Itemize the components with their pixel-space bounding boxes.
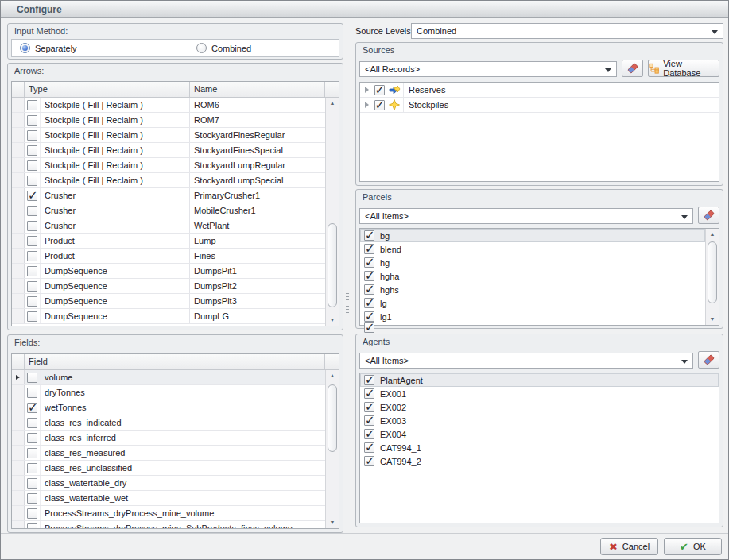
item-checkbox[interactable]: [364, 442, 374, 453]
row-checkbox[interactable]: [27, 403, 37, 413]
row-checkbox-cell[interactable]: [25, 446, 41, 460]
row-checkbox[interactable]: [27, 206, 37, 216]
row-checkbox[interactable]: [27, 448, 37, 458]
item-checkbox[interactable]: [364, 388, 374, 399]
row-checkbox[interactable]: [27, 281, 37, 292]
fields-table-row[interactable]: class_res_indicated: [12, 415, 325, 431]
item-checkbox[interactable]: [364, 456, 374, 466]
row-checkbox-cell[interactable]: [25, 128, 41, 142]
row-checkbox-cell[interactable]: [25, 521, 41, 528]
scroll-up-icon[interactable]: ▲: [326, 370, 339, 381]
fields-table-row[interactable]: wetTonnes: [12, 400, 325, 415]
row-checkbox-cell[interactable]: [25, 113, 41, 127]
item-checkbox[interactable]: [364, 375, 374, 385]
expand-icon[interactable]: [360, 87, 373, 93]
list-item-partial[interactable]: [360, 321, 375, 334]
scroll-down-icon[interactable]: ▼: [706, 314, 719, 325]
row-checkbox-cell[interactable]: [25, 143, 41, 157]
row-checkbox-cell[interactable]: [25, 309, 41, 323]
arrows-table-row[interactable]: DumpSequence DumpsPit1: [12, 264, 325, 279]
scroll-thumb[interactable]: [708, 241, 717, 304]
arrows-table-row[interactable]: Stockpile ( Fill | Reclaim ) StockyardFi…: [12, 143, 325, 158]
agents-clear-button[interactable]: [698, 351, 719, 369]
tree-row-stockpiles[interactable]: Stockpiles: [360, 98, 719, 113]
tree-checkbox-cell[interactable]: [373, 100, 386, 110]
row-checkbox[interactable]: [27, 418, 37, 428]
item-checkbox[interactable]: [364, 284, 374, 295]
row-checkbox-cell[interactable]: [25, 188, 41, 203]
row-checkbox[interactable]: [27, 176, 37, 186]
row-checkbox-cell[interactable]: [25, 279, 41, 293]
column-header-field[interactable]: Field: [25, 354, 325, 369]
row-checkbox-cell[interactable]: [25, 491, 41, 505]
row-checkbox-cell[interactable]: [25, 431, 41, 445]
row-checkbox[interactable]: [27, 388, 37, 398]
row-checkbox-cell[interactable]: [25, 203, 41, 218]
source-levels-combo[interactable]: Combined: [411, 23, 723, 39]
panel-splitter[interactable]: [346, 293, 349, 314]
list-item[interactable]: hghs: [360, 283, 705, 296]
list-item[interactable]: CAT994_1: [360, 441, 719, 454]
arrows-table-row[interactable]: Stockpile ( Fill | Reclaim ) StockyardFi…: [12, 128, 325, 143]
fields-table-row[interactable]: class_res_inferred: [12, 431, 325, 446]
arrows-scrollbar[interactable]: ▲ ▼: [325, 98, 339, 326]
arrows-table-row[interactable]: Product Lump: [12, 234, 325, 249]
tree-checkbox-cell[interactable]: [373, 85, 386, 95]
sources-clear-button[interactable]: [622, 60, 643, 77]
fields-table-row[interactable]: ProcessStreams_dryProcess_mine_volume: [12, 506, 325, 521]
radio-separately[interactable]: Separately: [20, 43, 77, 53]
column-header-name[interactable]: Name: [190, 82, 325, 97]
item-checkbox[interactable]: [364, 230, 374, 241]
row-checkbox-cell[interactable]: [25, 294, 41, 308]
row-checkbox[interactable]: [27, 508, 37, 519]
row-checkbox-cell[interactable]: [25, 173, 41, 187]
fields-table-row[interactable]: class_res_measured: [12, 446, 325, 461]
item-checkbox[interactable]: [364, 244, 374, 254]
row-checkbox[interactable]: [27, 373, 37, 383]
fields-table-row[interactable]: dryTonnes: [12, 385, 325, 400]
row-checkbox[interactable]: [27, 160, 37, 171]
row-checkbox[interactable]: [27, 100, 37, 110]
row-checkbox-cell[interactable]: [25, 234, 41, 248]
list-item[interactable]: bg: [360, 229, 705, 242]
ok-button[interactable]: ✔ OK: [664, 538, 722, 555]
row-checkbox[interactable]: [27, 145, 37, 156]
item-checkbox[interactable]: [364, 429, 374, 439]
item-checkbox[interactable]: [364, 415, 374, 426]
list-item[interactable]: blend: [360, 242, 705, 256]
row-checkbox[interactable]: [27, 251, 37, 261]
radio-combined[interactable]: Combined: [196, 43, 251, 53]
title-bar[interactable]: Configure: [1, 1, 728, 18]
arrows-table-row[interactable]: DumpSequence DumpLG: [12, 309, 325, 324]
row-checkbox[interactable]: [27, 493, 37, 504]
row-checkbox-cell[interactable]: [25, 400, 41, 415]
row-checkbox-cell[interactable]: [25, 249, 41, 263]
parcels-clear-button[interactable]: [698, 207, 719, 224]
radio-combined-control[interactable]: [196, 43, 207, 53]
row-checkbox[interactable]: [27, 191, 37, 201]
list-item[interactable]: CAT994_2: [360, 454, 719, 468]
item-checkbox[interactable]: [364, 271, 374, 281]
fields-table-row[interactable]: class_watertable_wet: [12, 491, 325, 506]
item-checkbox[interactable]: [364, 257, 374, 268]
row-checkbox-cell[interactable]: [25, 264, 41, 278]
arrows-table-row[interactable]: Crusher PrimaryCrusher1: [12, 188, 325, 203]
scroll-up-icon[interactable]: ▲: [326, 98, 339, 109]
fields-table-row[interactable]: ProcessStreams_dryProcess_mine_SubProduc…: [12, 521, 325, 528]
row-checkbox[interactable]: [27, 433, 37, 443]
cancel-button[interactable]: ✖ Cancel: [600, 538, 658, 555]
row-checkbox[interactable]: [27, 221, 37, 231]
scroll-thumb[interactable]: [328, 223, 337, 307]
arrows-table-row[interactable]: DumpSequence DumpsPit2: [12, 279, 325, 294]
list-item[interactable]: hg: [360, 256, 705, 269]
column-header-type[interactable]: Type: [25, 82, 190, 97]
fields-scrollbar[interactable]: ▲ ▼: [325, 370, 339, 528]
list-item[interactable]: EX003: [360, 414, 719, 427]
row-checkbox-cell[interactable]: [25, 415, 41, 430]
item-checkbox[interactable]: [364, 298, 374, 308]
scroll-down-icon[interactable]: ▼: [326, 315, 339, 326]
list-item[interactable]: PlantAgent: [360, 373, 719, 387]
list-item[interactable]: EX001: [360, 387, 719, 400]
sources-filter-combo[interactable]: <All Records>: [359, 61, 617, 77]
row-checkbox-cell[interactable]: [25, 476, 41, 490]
=-=-=-=-=
▶ Problem to solve
Leave out the pictures and print every line of the data exactly.

▶ Problem solution
Itemize the components with their pixel-space bounding boxes.
item-checkbox[interactable]: [364, 442, 374, 453]
row-checkbox[interactable]: [27, 403, 37, 413]
row-checkbox-cell[interactable]: [25, 446, 41, 460]
row-checkbox[interactable]: [27, 206, 37, 216]
row-checkbox[interactable]: [27, 448, 37, 458]
item-checkbox[interactable]: [364, 388, 374, 399]
row-checkbox[interactable]: [27, 281, 37, 292]
fields-table-row[interactable]: class_res_indicated: [12, 415, 325, 431]
item-checkbox[interactable]: [364, 456, 374, 466]
row-checkbox-cell[interactable]: [25, 128, 41, 142]
row-checkbox-cell[interactable]: [25, 521, 41, 528]
scroll-up-icon[interactable]: ▲: [326, 370, 339, 381]
fields-table-row[interactable]: wetTonnes: [12, 400, 325, 415]
row-checkbox-cell[interactable]: [25, 113, 41, 127]
item-checkbox[interactable]: [364, 375, 374, 385]
expand-icon[interactable]: [360, 87, 373, 93]
list-item-partial[interactable]: [360, 321, 375, 334]
scroll-down-icon[interactable]: ▼: [706, 314, 719, 325]
row-checkbox-cell[interactable]: [25, 143, 41, 157]
row-checkbox-cell[interactable]: [25, 309, 41, 323]
arrows-table-row[interactable]: DumpSequence DumpsPit1: [12, 264, 325, 279]
scroll-thumb[interactable]: [708, 241, 717, 304]
arrows-table-row[interactable]: Stockpile ( Fill | Reclaim ) StockyardFi…: [12, 143, 325, 158]
agents-clear-button[interactable]: [698, 351, 719, 369]
tree-row-stockpiles[interactable]: Stockpiles: [360, 98, 719, 113]
tree-checkbox-cell[interactable]: [373, 100, 386, 110]
row-checkbox[interactable]: [27, 418, 37, 428]
item-checkbox[interactable]: [364, 284, 374, 295]
row-checkbox-cell[interactable]: [25, 188, 41, 203]
row-checkbox[interactable]: [27, 176, 37, 186]
row-checkbox-cell[interactable]: [25, 279, 41, 293]
column-header-field[interactable]: Field: [25, 354, 325, 369]
row-checkbox-cell[interactable]: [25, 491, 41, 505]
row-checkbox-cell[interactable]: [25, 431, 41, 445]
row-checkbox[interactable]: [27, 388, 37, 398]
row-checkbox-cell[interactable]: [25, 203, 41, 218]
source-levels-combo[interactable]: Combined: [411, 23, 723, 39]
panel-splitter[interactable]: [346, 293, 349, 314]
list-item[interactable]: hghs: [360, 283, 705, 296]
list-item[interactable]: CAT994_1: [360, 441, 719, 454]
arrows-table-row[interactable]: Stockpile ( Fill | Reclaim ) StockyardFi…: [12, 128, 325, 143]
fields-table-row[interactable]: class_res_inferred: [12, 431, 325, 446]
arrows-scrollbar[interactable]: ▲ ▼: [325, 98, 339, 326]
arrows-table-row[interactable]: Product Lump: [12, 234, 325, 249]
tree-checkbox-cell[interactable]: [373, 85, 386, 95]
sources-clear-button[interactable]: [622, 60, 643, 77]
fields-table-row[interactable]: ProcessStreams_dryProcess_mine_volume: [12, 506, 325, 521]
radio-separately[interactable]: Separately: [20, 43, 77, 53]
column-header-name[interactable]: Name: [190, 82, 325, 97]
item-checkbox[interactable]: [364, 230, 374, 241]
row-checkbox-cell[interactable]: [25, 294, 41, 308]
row-checkbox[interactable]: [27, 508, 37, 519]
row-checkbox-cell[interactable]: [25, 173, 41, 187]
fields-table-row[interactable]: class_res_measured: [12, 446, 325, 461]
item-checkbox[interactable]: [364, 244, 374, 254]
row-checkbox[interactable]: [27, 373, 37, 383]
fields-table-row[interactable]: dryTonnes: [12, 385, 325, 400]
row-checkbox[interactable]: [27, 160, 37, 171]
row-checkbox[interactable]: [27, 100, 37, 110]
row-checkbox-cell[interactable]: [25, 234, 41, 248]
list-item[interactable]: bg: [360, 229, 705, 242]
ok-button[interactable]: ✔ OK: [664, 538, 722, 555]
row-checkbox[interactable]: [27, 145, 37, 156]
item-checkbox[interactable]: [364, 429, 374, 439]
item-checkbox[interactable]: [364, 415, 374, 426]
list-item[interactable]: blend: [360, 242, 705, 256]
row-checkbox[interactable]: [27, 251, 37, 261]
radio-combined[interactable]: Combined: [196, 43, 251, 53]
title-bar[interactable]: Configure: [1, 1, 728, 18]
arrows-table-row[interactable]: DumpSequence DumpLG: [12, 309, 325, 324]
row-checkbox[interactable]: [27, 493, 37, 504]
row-checkbox-cell[interactable]: [25, 400, 41, 415]
row-checkbox-cell[interactable]: [25, 249, 41, 263]
parcels-clear-button[interactable]: [698, 207, 719, 224]
radio-combined-control[interactable]: [196, 43, 207, 53]
row-checkbox[interactable]: [27, 191, 37, 201]
list-item[interactable]: CAT994_2: [360, 454, 719, 468]
item-checkbox[interactable]: [364, 271, 374, 281]
fields-table-row[interactable]: class_watertable_wet: [12, 491, 325, 506]
item-checkbox[interactable]: [364, 257, 374, 268]
row-checkbox-cell[interactable]: [25, 264, 41, 278]
arrows-table-row[interactable]: Crusher PrimaryCrusher1: [12, 188, 325, 203]
scroll-up-icon[interactable]: ▲: [326, 98, 339, 109]
fields-table-row[interactable]: ProcessStreams_dryProcess_mine_SubProduc…: [12, 521, 325, 528]
row-checkbox[interactable]: [27, 433, 37, 443]
cancel-button[interactable]: ✖ Cancel: [600, 538, 658, 555]
row-checkbox[interactable]: [27, 221, 37, 231]
scroll-thumb[interactable]: [328, 223, 337, 307]
arrows-table-row[interactable]: DumpSequence DumpsPit2: [12, 279, 325, 294]
list-item[interactable]: hg: [360, 256, 705, 269]
column-header-type[interactable]: Type: [25, 82, 190, 97]
fields-scrollbar[interactable]: ▲ ▼: [325, 370, 339, 528]
list-item[interactable]: EX003: [360, 414, 719, 427]
row-checkbox-cell[interactable]: [25, 415, 41, 430]
item-checkbox[interactable]: [364, 298, 374, 308]
scroll-down-icon[interactable]: ▼: [326, 315, 339, 326]
list-item[interactable]: PlantAgent: [360, 373, 719, 387]
list-item[interactable]: EX001: [360, 387, 719, 400]
sources-filter-combo[interactable]: <All Records>: [359, 61, 617, 77]
row-checkbox-cell[interactable]: [25, 476, 41, 490]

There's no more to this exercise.